● Exercise objective
Run through the records and show each line that includes the string "their".

● Document layout detection data
◆ ◆ ◆ ◆ ◆ ◆ ◆
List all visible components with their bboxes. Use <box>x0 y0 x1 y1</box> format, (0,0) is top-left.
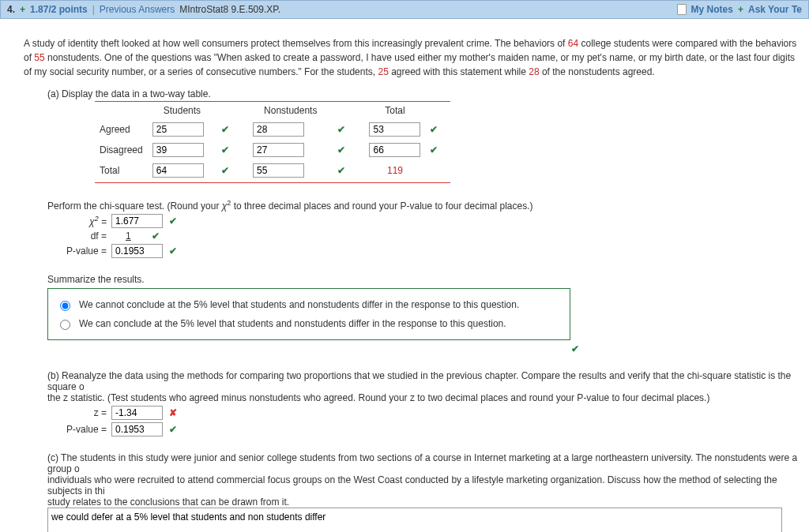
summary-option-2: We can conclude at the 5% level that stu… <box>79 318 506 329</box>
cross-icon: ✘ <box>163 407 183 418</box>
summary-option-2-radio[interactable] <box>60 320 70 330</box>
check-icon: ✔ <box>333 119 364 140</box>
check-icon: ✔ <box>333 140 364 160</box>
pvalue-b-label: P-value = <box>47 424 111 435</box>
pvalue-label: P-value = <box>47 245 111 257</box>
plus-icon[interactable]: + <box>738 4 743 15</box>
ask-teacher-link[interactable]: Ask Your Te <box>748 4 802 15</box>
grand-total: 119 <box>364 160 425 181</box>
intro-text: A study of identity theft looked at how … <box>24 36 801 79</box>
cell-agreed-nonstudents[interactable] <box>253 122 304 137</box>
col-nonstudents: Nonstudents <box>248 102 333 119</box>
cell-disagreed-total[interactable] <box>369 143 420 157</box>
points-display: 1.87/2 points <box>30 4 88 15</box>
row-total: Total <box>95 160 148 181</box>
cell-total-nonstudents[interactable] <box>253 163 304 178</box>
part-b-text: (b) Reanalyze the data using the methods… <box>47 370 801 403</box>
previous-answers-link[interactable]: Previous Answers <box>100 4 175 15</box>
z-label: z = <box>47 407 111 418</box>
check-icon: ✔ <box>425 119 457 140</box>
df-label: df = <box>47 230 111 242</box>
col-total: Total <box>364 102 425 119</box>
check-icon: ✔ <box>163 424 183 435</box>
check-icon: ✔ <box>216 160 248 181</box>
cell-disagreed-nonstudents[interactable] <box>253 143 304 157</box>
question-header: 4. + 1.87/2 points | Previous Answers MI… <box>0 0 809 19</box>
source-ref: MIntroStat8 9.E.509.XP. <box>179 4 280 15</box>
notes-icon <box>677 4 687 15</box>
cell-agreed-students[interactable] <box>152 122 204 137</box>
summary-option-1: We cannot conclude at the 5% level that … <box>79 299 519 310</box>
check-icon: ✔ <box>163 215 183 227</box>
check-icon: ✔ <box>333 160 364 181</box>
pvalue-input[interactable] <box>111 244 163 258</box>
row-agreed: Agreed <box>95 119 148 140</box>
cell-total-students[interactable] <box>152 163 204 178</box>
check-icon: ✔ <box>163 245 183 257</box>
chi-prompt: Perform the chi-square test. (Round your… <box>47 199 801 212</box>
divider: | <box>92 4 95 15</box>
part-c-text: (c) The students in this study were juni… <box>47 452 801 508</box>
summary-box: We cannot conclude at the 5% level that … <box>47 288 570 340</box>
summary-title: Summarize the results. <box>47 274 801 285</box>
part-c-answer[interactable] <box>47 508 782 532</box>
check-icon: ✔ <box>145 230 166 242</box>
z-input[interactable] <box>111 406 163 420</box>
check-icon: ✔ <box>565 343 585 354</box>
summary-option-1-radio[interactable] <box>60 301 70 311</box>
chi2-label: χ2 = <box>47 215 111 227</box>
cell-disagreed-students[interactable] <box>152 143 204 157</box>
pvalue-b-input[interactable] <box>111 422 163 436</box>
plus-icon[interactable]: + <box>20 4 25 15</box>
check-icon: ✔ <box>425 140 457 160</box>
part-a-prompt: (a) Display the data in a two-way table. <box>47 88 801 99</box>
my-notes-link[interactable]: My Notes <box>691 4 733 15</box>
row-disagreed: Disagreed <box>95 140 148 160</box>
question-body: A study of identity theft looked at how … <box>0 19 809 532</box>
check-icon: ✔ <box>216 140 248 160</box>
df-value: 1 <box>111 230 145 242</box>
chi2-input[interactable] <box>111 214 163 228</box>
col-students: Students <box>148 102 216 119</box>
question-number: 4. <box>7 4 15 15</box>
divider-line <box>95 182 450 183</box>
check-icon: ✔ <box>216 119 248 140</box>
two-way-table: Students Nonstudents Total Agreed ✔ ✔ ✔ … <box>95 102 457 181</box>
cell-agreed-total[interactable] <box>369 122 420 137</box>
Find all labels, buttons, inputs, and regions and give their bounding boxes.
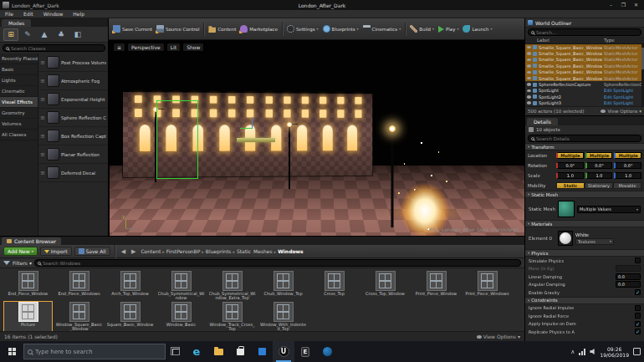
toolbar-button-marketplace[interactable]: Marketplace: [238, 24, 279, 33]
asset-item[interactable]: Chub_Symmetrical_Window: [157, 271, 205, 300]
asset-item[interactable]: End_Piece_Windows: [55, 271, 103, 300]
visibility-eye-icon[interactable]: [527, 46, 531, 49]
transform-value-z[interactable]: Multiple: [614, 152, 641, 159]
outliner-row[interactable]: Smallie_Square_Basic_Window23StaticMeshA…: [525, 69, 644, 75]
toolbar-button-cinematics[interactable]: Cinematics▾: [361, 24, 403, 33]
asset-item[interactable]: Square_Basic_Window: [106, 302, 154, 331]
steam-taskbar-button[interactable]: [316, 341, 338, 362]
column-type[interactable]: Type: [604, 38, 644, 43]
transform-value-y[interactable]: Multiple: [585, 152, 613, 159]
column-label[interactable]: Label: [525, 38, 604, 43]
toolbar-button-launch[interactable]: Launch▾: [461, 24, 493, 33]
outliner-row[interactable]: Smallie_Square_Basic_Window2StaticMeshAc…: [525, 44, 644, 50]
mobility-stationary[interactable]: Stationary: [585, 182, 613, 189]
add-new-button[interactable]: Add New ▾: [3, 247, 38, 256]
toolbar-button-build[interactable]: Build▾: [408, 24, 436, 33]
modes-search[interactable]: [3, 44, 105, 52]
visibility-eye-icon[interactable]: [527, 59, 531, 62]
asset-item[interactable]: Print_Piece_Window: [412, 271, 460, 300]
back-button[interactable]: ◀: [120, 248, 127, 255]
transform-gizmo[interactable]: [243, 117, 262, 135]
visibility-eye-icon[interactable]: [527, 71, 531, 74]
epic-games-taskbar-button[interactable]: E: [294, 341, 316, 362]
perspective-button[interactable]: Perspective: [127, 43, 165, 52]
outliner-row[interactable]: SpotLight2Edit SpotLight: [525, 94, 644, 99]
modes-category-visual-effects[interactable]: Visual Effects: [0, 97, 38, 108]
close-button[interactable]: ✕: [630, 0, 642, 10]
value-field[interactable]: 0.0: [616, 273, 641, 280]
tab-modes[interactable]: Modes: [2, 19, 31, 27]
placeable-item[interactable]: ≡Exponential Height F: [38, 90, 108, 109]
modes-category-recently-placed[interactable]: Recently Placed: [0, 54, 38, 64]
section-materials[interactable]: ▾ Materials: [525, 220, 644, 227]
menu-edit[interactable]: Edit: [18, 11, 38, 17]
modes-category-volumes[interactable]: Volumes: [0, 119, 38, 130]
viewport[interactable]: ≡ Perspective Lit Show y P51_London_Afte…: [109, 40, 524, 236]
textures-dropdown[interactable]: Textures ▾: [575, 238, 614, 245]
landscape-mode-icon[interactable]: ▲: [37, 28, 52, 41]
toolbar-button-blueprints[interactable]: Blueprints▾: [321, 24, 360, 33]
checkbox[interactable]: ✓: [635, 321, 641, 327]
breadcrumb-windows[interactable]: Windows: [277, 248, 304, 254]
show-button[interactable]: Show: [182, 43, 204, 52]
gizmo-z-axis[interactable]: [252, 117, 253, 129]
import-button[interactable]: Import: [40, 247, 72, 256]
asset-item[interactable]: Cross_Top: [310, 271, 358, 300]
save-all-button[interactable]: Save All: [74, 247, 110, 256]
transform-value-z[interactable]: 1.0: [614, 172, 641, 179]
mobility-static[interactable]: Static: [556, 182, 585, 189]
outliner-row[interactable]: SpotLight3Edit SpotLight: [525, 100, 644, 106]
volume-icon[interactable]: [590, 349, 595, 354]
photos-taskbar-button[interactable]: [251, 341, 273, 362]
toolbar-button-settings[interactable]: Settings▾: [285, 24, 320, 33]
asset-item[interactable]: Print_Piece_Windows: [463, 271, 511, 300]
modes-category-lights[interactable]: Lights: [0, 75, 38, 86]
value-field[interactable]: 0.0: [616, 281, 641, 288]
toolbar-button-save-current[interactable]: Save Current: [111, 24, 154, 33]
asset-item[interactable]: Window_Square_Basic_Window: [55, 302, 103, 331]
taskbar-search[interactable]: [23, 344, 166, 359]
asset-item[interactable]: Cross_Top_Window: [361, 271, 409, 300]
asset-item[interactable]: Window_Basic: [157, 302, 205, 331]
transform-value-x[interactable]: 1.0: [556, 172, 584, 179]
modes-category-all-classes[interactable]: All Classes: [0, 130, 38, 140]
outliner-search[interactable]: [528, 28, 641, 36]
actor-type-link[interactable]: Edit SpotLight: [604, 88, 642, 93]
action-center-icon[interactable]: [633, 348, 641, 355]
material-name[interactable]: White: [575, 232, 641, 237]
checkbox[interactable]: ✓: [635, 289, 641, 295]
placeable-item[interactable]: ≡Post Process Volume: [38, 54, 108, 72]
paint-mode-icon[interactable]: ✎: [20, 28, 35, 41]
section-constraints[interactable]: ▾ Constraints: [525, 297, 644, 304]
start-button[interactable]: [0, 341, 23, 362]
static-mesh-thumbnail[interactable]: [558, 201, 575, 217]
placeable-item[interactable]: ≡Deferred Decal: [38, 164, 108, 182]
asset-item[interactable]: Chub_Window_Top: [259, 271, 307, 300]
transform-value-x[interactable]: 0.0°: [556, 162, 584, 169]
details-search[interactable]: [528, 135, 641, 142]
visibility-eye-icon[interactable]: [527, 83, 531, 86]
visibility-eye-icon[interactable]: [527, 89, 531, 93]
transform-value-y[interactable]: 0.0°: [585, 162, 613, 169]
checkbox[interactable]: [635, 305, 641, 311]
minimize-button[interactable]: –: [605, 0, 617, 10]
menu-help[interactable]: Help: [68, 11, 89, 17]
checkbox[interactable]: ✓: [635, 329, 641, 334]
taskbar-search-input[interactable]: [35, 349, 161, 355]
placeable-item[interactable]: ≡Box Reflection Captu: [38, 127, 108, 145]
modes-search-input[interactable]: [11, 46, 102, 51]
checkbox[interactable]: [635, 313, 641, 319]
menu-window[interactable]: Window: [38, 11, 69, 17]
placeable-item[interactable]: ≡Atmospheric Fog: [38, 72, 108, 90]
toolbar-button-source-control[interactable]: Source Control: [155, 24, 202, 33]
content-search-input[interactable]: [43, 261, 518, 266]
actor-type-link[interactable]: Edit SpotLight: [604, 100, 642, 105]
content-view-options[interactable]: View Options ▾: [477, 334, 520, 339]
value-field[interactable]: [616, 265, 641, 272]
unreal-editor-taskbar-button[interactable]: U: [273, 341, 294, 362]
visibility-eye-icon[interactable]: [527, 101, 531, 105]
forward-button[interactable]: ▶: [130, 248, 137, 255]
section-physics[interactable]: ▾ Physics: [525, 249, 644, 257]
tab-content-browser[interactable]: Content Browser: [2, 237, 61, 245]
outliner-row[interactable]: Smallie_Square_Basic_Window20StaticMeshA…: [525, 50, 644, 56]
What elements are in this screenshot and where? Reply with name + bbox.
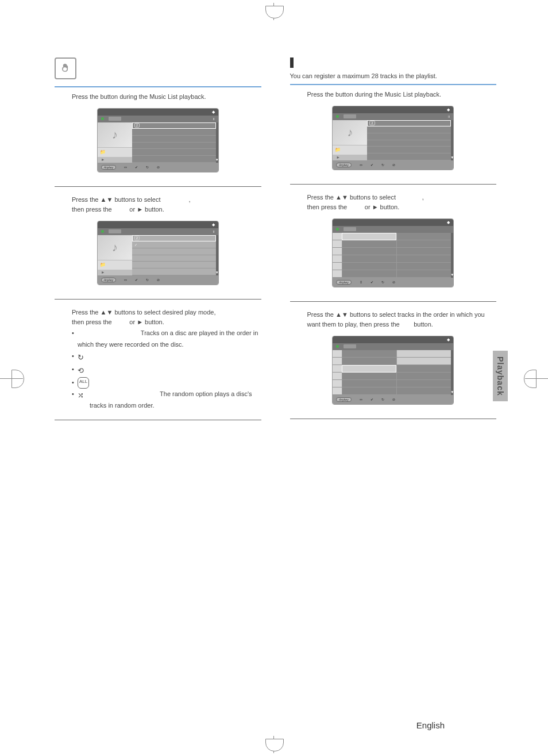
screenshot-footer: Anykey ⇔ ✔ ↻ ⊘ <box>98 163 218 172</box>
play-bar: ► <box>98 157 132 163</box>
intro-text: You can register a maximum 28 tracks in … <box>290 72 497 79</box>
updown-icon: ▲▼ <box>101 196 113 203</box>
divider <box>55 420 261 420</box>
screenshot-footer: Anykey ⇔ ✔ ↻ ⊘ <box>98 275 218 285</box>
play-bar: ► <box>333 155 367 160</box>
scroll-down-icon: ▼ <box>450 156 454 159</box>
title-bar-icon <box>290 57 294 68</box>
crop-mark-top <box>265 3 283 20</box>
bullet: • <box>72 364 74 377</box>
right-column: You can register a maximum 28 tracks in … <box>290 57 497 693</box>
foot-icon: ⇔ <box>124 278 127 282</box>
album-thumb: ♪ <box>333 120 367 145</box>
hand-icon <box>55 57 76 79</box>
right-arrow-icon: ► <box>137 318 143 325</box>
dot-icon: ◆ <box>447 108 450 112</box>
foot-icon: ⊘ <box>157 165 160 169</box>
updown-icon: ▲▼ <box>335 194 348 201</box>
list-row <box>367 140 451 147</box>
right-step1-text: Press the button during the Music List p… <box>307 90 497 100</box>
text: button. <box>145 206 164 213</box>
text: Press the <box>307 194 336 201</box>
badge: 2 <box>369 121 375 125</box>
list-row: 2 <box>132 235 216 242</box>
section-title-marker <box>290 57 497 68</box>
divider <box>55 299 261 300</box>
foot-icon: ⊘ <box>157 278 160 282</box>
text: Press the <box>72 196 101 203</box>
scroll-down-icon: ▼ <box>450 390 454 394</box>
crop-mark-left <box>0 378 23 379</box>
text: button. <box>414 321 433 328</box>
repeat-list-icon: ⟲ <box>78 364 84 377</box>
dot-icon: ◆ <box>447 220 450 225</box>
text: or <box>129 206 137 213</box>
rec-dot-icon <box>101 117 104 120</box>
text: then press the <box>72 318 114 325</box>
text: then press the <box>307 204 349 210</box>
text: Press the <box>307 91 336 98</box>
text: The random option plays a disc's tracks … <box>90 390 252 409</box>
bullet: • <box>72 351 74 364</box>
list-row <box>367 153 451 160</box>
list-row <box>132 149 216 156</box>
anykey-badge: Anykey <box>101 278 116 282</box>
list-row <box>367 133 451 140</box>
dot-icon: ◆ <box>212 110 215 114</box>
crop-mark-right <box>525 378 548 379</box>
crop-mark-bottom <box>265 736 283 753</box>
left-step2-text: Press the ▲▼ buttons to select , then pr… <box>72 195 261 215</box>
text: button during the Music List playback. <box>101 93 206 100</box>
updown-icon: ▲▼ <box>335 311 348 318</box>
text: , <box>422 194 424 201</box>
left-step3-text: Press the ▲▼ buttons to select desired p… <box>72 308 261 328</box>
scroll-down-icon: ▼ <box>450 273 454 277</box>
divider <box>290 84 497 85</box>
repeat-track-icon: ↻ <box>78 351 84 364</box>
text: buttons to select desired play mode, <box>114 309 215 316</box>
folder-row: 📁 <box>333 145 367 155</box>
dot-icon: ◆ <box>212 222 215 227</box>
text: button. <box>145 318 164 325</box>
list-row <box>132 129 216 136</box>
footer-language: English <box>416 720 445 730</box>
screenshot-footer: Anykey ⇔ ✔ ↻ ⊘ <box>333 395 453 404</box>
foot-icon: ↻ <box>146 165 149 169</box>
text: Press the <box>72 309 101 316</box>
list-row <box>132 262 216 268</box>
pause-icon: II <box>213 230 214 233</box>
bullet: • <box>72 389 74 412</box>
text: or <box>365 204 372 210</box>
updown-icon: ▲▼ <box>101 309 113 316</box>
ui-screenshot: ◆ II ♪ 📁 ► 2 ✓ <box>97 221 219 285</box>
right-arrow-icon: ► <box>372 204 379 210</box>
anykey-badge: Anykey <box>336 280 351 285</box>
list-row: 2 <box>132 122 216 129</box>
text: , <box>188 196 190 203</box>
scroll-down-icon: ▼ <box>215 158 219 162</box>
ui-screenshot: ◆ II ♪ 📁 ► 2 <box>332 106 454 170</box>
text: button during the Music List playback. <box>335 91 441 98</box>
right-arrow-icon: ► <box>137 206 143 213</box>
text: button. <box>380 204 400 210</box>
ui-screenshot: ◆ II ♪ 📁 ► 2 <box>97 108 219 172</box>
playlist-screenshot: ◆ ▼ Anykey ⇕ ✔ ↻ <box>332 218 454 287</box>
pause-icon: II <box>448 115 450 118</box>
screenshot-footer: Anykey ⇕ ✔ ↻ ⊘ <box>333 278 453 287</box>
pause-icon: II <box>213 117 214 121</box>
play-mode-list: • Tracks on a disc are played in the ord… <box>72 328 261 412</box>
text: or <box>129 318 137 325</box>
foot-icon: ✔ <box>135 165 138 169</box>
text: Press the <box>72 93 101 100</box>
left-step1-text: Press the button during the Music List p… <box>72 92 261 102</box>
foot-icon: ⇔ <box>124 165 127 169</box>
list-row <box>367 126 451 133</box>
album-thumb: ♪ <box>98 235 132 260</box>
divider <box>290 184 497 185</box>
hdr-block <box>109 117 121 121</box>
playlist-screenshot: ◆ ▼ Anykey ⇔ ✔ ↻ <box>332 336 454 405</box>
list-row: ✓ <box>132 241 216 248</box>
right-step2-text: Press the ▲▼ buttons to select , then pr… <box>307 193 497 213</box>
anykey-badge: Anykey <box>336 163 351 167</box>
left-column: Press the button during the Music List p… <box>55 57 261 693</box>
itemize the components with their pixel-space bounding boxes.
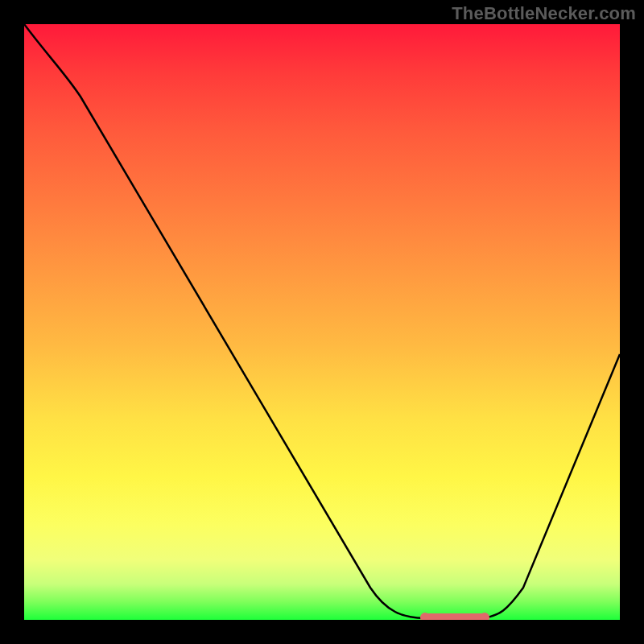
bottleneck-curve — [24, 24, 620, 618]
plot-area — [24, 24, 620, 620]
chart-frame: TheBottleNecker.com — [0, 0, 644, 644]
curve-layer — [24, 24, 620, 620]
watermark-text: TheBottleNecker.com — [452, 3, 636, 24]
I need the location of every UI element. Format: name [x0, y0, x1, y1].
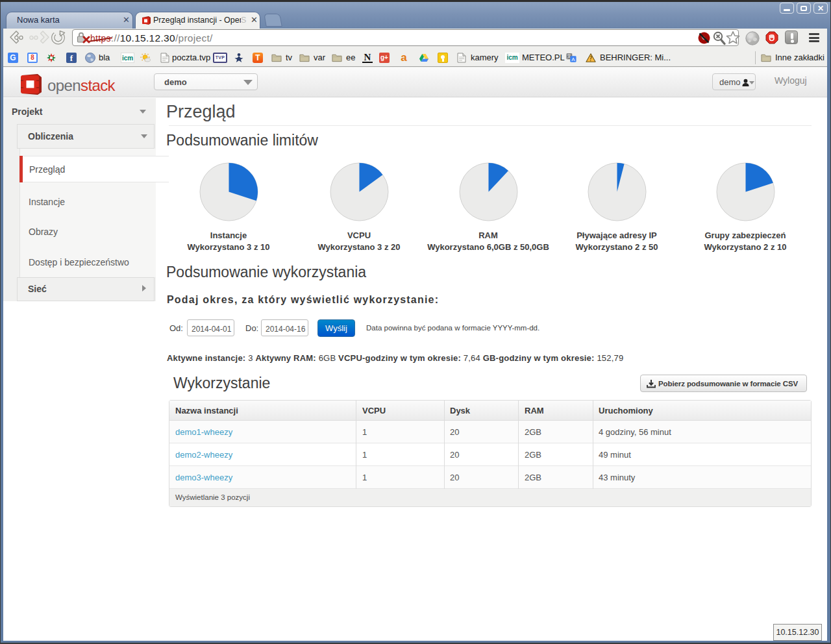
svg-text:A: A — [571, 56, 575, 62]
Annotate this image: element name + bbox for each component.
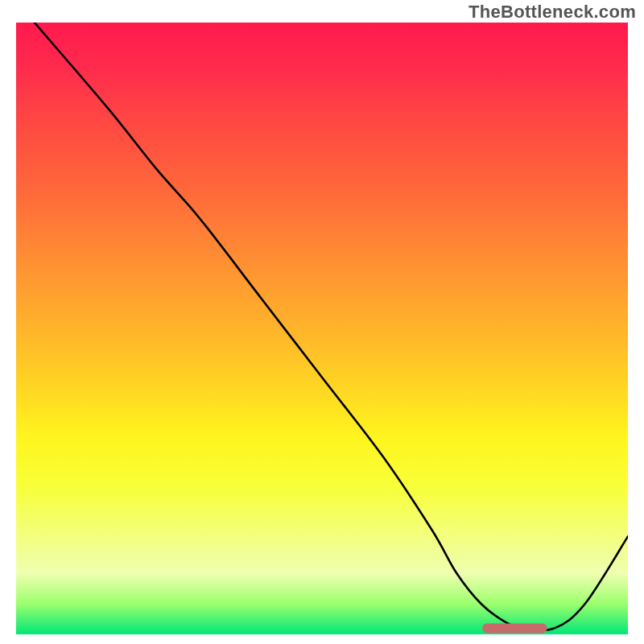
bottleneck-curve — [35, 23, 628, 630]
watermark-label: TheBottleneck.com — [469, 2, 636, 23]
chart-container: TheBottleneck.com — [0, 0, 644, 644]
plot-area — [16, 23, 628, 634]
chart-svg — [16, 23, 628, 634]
◆ ◆ ◆ ◆ ◆ ◆ ◆
● Task result
List all visible components with their bboxes. Use <box>x0 y0 x1 y1</box> format, (0,0) is top-left.
Find all labels, buttons, inputs, and regions and give their bounding boxes.
itemize the components with their pixel-space bounding boxes.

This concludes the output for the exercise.